É comum construirmos hipóteses a partir de uma combinação de qualidades que associamos a um certo efeito. Baseados em algumas observações nos vemos montando listas mentais de atributos cuja existência parece estar sempre atrelada à ocorrência de algo. Podemos pensar que sempre que uma galinha chocar seus ovos nascerão pintinhos, desde que haja um galo no galinheiro. Essa configuração parece ser suficiente para a eclosão do ovo, até que comecemos a reparar que na verdade há outros fatores que interferem na probabilidade de um pintinho nascer, como a temperatura e a umidade. Então podemos considerar que, apesar de necessárias, pois ocorrem toda vez que nasce um pintinho, essas condições não são suficientes para que o nascimento ocorra… e assim,  vamos refinando nossa teoria a partir da observação, incluindo alguns requisitos e retirando outros.

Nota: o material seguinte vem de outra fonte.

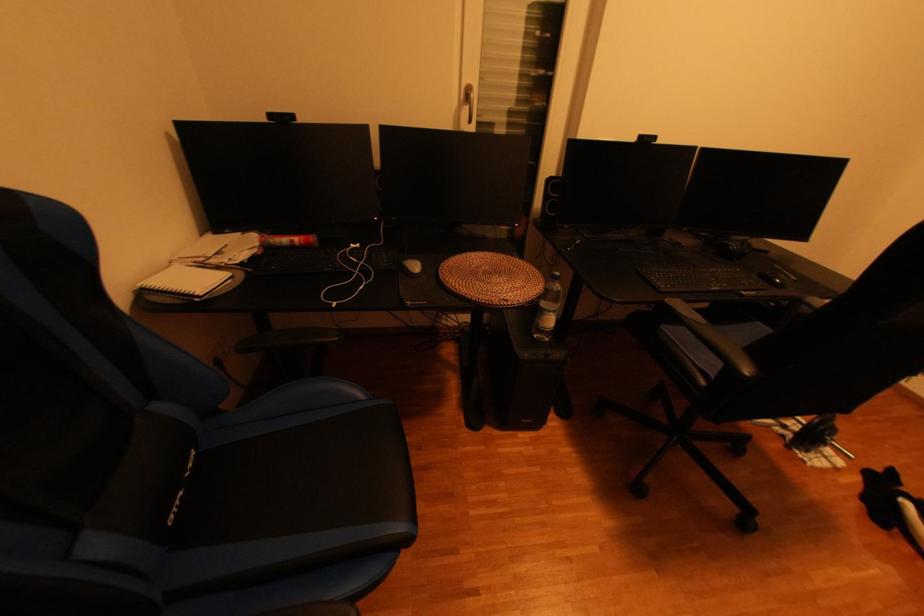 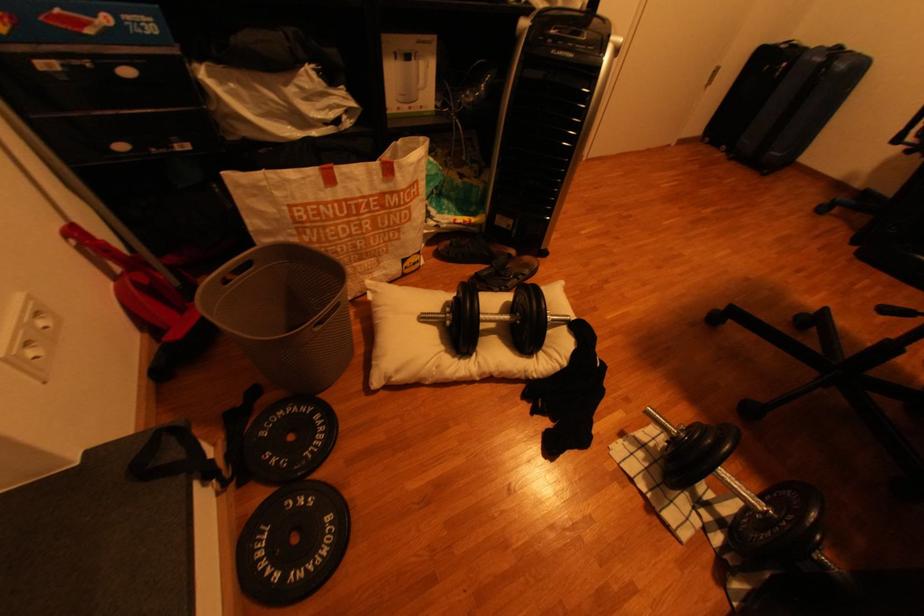 In the second image, find the point that corresponds to point (827, 454) in the first image.

(665, 446) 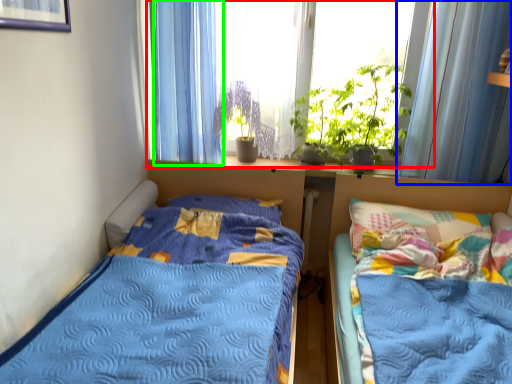 Question: Which is farther away from window (highlighted by a red box)? curtain (highlighted by a blue box) or curtain (highlighted by a green box)?

Choices:
 (A) curtain
 (B) curtain

Answer: (A)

Na pesquisa social a análise de configurações é um procedimento comumente adotado em estudos em que o resultado é conhecido e existe uma variação de causas prováveis dentro de um universo relativamente pequeno. Em certas análises históricas comparadas o pesquisador tem a seu dispor algumas categorias (“atributos”) comuns a muitas sociedades, sendo que algumas combinações desses atributos parecem estar ligadas a tipos semelhantes de regimes políticos, sistemas de seguridade social, níveis de desenvolvimento econômico, formas de associativismo, etc.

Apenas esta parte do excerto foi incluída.